Extracted page text data:
————
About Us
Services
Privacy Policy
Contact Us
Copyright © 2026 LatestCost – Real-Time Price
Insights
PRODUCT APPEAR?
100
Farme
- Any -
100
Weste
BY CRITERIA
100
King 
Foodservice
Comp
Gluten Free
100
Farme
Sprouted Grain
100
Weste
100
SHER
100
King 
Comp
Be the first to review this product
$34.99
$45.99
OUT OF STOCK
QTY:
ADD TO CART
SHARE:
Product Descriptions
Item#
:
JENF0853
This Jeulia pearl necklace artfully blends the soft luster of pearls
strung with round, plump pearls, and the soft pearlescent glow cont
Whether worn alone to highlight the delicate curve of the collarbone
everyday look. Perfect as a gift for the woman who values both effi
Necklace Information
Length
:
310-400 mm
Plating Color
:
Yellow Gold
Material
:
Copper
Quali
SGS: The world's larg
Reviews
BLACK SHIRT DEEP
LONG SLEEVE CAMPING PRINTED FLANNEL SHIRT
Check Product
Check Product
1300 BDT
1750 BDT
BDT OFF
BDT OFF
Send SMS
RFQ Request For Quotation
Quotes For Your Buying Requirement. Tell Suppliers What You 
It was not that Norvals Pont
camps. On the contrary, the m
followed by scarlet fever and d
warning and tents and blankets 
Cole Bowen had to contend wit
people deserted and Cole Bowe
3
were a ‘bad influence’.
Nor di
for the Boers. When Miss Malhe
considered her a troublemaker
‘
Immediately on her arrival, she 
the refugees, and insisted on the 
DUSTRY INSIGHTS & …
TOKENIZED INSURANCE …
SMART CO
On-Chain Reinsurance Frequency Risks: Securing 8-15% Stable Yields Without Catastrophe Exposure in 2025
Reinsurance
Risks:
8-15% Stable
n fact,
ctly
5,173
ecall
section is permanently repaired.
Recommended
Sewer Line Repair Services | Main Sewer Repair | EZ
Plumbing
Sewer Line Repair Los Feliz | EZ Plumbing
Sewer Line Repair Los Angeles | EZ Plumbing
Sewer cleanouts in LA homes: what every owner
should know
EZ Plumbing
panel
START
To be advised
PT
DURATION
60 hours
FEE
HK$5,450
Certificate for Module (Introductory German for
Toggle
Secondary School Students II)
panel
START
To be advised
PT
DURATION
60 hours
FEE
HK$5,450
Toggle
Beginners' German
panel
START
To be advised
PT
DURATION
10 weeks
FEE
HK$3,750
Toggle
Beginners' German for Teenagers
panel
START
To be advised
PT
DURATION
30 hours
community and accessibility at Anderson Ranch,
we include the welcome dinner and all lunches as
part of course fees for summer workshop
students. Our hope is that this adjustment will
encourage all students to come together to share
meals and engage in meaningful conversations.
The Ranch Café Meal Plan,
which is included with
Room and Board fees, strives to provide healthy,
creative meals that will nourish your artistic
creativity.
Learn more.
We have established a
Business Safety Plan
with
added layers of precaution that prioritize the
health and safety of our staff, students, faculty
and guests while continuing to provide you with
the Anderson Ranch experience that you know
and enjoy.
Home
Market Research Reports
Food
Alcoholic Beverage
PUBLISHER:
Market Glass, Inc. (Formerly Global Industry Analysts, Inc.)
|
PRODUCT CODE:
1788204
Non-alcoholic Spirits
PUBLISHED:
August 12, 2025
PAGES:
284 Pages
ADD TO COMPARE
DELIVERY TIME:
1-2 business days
————
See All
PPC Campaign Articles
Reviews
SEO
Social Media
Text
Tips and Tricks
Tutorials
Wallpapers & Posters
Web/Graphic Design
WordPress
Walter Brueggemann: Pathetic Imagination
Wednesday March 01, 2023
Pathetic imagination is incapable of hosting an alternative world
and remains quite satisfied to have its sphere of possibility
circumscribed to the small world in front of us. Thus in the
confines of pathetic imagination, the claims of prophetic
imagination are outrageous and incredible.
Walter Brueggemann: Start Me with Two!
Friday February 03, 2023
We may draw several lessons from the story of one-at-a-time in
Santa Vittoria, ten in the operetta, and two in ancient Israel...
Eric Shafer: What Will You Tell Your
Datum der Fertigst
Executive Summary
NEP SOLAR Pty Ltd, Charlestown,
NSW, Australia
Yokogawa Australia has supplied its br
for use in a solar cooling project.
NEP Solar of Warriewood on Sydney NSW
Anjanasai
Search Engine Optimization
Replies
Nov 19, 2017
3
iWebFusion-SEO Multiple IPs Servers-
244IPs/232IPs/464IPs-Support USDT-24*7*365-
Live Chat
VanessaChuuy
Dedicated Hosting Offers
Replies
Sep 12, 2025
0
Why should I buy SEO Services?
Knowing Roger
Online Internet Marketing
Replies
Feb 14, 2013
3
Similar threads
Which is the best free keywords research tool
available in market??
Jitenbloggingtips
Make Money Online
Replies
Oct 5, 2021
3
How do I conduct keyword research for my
————
Would you please copy every line in the data that contains the word "Plan"?

Task solution:
The Ranch Café Meal Plan,
Business Safety Plan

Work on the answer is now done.